[Opening The records section]

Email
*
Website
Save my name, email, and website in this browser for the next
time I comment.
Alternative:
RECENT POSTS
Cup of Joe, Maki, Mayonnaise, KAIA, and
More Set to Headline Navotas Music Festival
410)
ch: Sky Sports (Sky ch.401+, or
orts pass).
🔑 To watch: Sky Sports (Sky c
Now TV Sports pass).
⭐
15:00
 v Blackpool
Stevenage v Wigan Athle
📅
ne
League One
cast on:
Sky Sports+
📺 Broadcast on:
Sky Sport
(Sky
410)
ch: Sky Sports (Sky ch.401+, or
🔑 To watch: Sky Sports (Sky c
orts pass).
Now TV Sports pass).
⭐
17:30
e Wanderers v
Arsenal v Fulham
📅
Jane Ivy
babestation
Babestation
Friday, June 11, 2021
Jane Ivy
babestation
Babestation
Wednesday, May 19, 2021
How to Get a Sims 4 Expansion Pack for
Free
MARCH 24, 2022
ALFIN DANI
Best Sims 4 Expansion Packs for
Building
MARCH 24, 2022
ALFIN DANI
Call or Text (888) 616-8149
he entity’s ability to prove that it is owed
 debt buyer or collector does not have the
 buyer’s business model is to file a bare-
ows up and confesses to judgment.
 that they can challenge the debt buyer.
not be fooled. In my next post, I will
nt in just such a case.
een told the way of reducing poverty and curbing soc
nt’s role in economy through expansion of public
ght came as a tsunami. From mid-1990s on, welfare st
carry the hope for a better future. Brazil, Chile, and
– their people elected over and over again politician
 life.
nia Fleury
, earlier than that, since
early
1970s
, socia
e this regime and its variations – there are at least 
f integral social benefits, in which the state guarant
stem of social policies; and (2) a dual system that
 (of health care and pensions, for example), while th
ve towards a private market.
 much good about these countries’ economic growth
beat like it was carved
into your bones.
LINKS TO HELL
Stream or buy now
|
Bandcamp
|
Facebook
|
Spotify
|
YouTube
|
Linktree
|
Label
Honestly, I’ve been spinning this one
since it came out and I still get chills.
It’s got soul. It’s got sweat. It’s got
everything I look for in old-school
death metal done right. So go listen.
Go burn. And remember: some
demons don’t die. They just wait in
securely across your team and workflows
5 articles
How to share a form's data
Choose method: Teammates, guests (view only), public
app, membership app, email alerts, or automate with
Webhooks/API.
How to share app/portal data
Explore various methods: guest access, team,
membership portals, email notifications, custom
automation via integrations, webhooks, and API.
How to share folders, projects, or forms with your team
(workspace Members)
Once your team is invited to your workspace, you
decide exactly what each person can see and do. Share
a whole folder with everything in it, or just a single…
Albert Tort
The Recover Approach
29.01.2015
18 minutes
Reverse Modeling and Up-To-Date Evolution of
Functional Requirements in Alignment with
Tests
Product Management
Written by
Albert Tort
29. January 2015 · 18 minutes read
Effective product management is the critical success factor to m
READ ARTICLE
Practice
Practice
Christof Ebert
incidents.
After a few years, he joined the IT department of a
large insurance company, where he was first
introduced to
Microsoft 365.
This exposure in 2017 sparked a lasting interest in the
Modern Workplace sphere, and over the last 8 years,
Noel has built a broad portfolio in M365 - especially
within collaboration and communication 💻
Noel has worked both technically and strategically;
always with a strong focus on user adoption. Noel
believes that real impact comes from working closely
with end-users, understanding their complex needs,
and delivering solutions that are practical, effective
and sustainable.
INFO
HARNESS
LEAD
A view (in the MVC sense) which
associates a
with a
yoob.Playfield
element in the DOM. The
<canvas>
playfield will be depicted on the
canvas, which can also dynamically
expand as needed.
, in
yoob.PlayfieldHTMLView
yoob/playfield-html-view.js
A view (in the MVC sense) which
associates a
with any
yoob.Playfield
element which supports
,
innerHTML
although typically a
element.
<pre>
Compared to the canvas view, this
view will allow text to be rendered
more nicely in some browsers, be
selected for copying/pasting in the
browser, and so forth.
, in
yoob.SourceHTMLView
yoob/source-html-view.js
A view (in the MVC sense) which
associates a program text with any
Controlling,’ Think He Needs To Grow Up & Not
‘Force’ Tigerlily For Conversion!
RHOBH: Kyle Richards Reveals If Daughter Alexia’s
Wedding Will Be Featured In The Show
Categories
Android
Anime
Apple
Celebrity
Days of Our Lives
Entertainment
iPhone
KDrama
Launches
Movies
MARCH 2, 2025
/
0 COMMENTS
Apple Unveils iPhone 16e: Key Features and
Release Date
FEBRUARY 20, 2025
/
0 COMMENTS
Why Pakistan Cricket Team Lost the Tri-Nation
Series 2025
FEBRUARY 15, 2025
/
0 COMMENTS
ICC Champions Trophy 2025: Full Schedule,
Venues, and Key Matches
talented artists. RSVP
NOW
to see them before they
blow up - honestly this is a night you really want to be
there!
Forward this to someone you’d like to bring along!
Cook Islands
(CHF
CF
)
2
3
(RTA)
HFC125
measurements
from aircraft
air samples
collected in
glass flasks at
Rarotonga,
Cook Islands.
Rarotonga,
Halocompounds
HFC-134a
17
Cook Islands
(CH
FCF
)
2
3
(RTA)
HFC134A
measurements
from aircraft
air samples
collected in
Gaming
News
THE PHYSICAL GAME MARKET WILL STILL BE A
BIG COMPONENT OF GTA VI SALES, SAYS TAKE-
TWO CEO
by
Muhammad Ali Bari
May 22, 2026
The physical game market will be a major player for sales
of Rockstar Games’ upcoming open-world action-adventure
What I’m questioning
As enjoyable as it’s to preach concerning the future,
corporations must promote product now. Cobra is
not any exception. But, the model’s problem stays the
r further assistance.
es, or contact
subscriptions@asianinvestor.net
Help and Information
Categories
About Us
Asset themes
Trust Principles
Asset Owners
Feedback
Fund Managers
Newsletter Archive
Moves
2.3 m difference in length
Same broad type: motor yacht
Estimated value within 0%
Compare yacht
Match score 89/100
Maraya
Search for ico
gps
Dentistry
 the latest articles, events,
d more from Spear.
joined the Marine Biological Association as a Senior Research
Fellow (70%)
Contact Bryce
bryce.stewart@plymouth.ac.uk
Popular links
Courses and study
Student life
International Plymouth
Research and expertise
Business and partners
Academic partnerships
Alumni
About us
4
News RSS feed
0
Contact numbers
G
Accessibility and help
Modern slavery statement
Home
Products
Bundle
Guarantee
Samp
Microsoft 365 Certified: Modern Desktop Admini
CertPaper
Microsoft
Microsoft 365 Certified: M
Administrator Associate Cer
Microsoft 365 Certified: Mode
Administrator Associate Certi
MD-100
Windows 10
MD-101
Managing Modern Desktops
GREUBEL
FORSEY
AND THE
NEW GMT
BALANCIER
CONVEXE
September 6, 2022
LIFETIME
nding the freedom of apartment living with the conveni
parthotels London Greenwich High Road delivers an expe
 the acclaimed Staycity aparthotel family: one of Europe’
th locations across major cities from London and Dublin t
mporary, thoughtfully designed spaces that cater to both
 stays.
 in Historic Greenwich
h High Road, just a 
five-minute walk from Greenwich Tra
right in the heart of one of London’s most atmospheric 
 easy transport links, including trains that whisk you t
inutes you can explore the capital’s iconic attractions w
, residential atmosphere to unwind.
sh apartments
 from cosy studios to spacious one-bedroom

[Closing The records section]

[Task objective]: In the listing above, how many lines hold the word "Sims"? Please state the number alone.

[Solution to this task]: 2